Tags: #Histórico, #Romántico

Cómo ser toda una dama (7 page)

Viola entrecerró los ojos.

—¿Y no se te ocurrió decírmelo? —le preguntó.

—No volvió a aparecer.

—Creo que estás acostumbrado a hacer las cosas a tu manera.

—Me gusta evitarle preocupaciones innecesarias a mi capitana cuando sin duda tiene cosas más importantes de las que ocuparse.

Como coger el dichoso catalejo que él le estaba devolviendo porque así podría regresar a cubierta, donde estaba su lugar y donde esa lengua afilada y descarada, junto con su dueña, no debería aparecer. Tenía el cuello acalorado. Y sentía la tensión en otras partes de su cuerpo. Sin embargo, nunca se había dejado dominar por la lujuria. No permitiría que sucediera en ese momento.

Sin embargo, lo empujaba algo más que la lujuria. Lo sabía a pesar de que quería negarlo. Esa confianza tan atrevida, esa lengua descarada, sus éxitos pese a los contratiempos que le había deparado la vida… incluso la devoción de sus tontos tripulantes indicaba que era una mujer excepcional. Una mujer que no se parecía a ninguna otra que hubiera conocido.

Y había conocido a muchas.

—Tienes muchas responsabilidades —murmuró.

Ella enarcó todavía más la ceja.

—Estás endulzándolo más de la cuenta, ¿no crees, marinero?

—Estoy esforzándome para servir a mi capitana, como prometí —y lo hacía. Pero no como ella esperaba.
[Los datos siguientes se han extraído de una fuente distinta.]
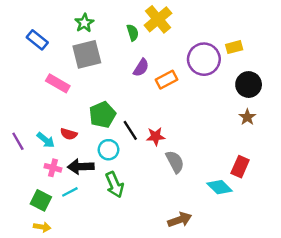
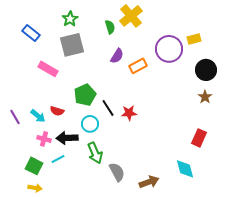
gray semicircle: (175, 162) -> (117, 172), moved
cyan diamond: (220, 187) -> (185, 169), moved, turned 30

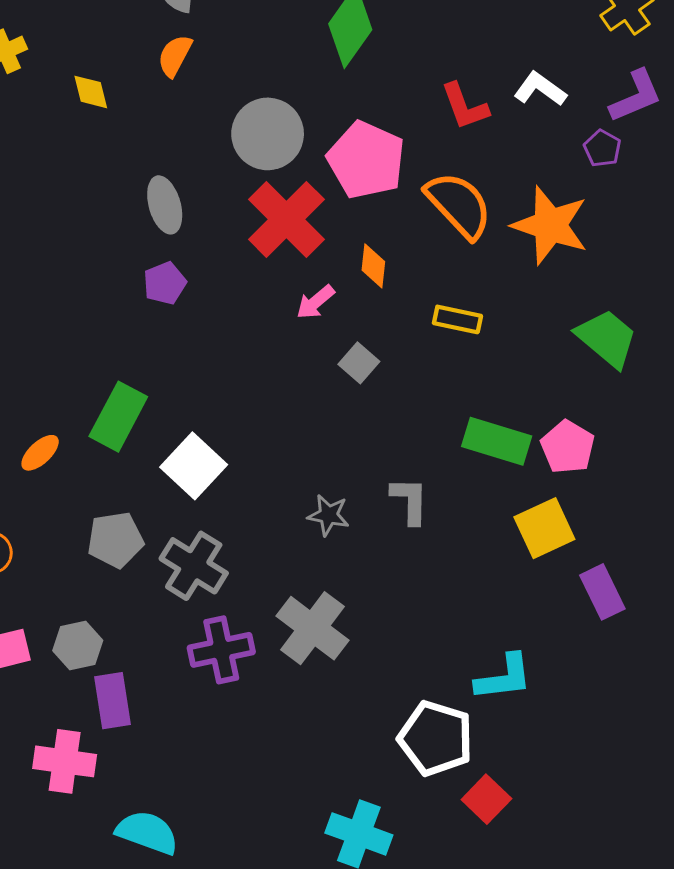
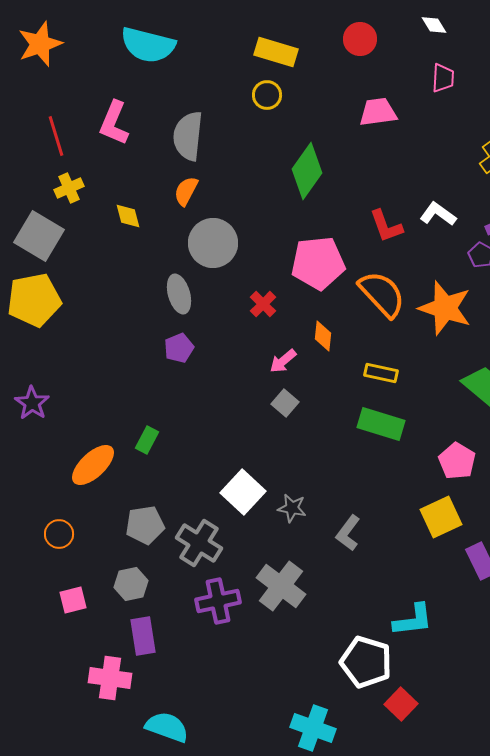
gray circle: (268, 134) -> (213, 243), moved
pink pentagon: (366, 160) -> (318, 263), turned -30
red cross: (286, 219) -> (263, 304), size x0.5
gray square: (359, 363) -> (285, 403), moved
green rectangle: (118, 417) -> (147, 440), size x0.6
green rectangle: (497, 441) -> (381, 424), moved
orange ellipse: (40, 453) -> (93, 465), size x1.6
white square: (194, 466) -> (243, 492), moved
gray L-shape: (410, 501) -> (348, 533), moved, turned -144
gray hexagon: (78, 646) -> (131, 584), moved

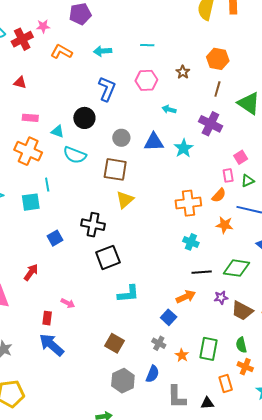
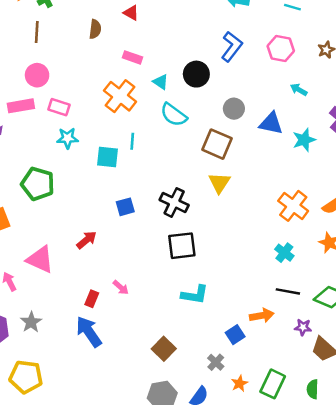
yellow triangle: (125, 200) -> (219, 183), turned -30
orange cross: (188, 203) -> (293, 206), turned 30

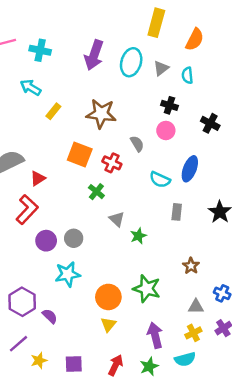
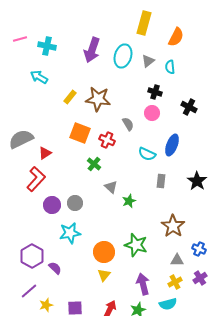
yellow rectangle: (53, 111) -> (70, 97), moved
brown star: (191, 266) -> (173, 226), size x1.6

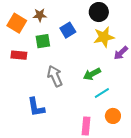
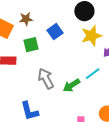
green arrow: (92, 74) -> (72, 85), moved
cyan line: (102, 93) -> (93, 74), moved

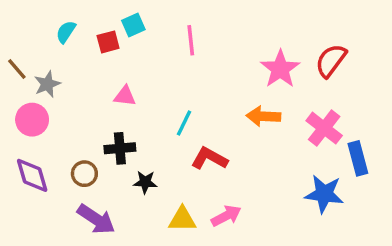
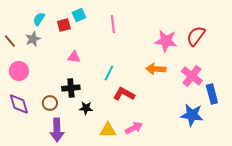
pink star: (280, 69) -> (166, 41), turned -30
gray star: (47, 84) -> (33, 39), moved
purple arrow: (96, 219) -> (57, 130), turned 55

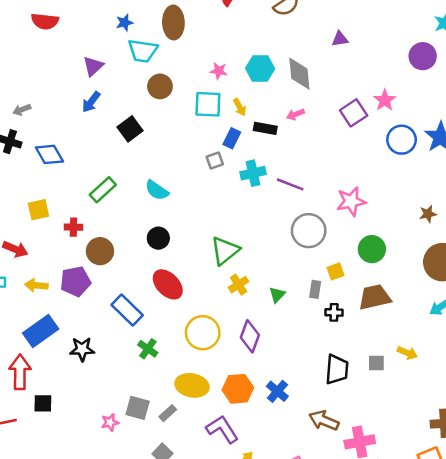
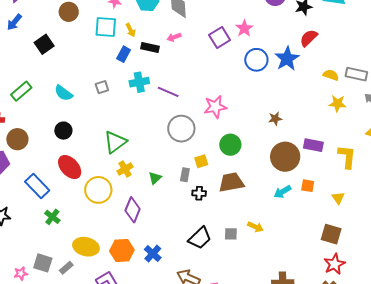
gray square: (215, 160) -> (102, 87), moved
yellow circle: (203, 333) -> (98, 190), moved
black trapezoid: (337, 369) -> (200, 238), turned 40

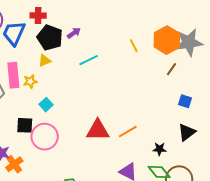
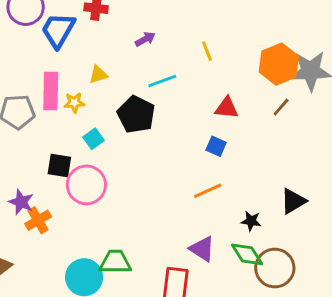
black pentagon: (50, 38) -> (136, 114), moved
yellow line: (134, 46) -> (207, 51), moved
blue square: (185, 101) -> (216, 146), moved
red triangle: (98, 130) -> (227, 108), moved, size x0.7

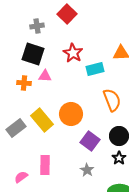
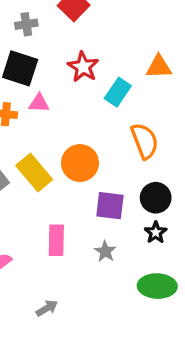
cyan rectangle: (95, 69) -> (118, 92), turned -42
purple square: (90, 141) -> (110, 206), turned -30
pink rectangle: (45, 165) -> (56, 240), moved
Claro que un juramento era un juramento, y ni la extraña confusión que lo embargaba ni las burlas de una mujercita como esa echarían al traste el trabajo de veintidós meses.

—¿Volviendo a la tripulación en su contra?
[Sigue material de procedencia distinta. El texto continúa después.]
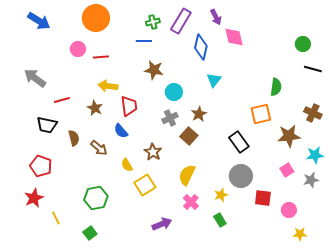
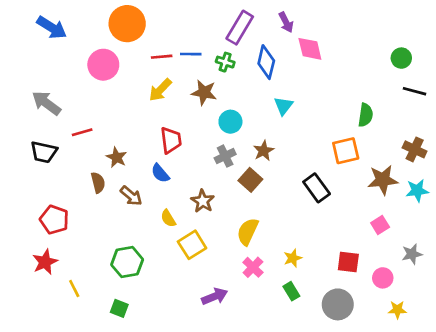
green cross: (153, 22) -> (225, 62), moved, turned 32
pink circle: (78, 49) -> (103, 65), size x1.5
red line: (101, 57) -> (162, 57), moved
yellow arrow: (108, 86) -> (160, 90), moved, turned -54
brown star: (95, 108) -> (117, 157), moved
black trapezoid: (47, 125) -> (44, 152), moved
cyan star: (315, 155) -> (417, 191), moved
gray circle: (241, 176) -> (338, 304), moved
gray star: (311, 180) -> (412, 254), moved
green square: (90, 233) -> (119, 308), turned -32

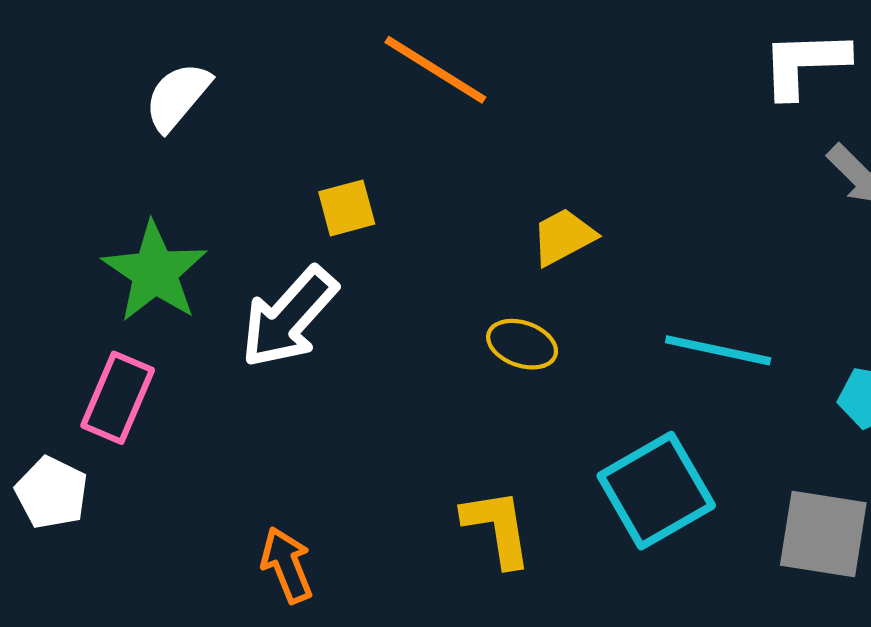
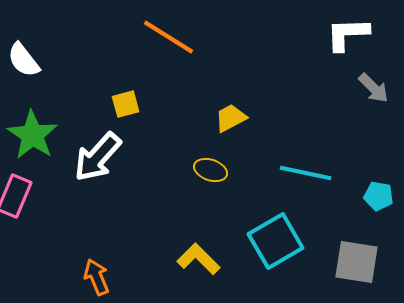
white semicircle: (177, 97) -> (24, 60), moved, turned -78
yellow L-shape: (497, 528) -> (199, 259), turned -36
Jin frunció el ceño al escucharla.

—French y Sam —explicó ella—. La vela rota.

—Hice lo que me ordenaste.

La vio apoyar las manos en sus redondeadas caderas.

—Pero saben que no estabas de acuerdo.

—Para mí da igual lo que ellos crean. Un capitán está en su derecho de contradecir la orden de su segundo de a bordo cuando le parezca bien.

—¿Capitán?

Si ella no fuera una mujer…

—Capitana.

La vio entrecerrar los ojos. Pero el gesto no le restó belleza. ¡Por todos los demonios! Ojalá fuera un mocoso chato al que pudiera tumbar de un puñetazo.

—Eres incapaz de decirlo, ¿verdad? —alzó la voz un poco—. No soportas llamarme «capitana». Te mata imaginarlo siquiera, arrogante hijo de un egipcio.

El temperamento de Jin, reprimido durante días, escapó de sus amarras. Se acercó a ella de modo que apenas si quedó espacio entre sus cuerpos y clavó la mirada en su cara.

—Oye, bruja consentida, puede que esté bajo tu mando pero no tengo por qué aguantar…

—¿Bruja consentida? ¿Bruja? —repitió ella, casi a voz en grito—. Creo que ningún hombre se ha atrevido a llamarme eso en la vida.

—Tal vez si alguno lo hubiera hecho, no serías tan…

—¿Cómo sabes si estoy consentida o no?

—Lo veo en el comportamiento de tus hombres.

—Ya te advertí de que no te gustaría.

—¿De que no me gustaría el qué? —¿Sus ojos relampagueantes? ¿Sus carnosos labios? ¿El mechón rebelde que le caía por la frente, que ocultaba su perfección y aumentaba su atractivo al mismo tiempo?

—Servir a mis pies.

A sus pies. Encima. Como ella quisiera. Y teniendo en cuenta su temperamento, sospechaba que le iba a gustar bastante. Dadas las circunstancias, la idea le gustaba más de lo que debería. El brillo beligerante de sus ojos se le clavó directamente en la entrepierna.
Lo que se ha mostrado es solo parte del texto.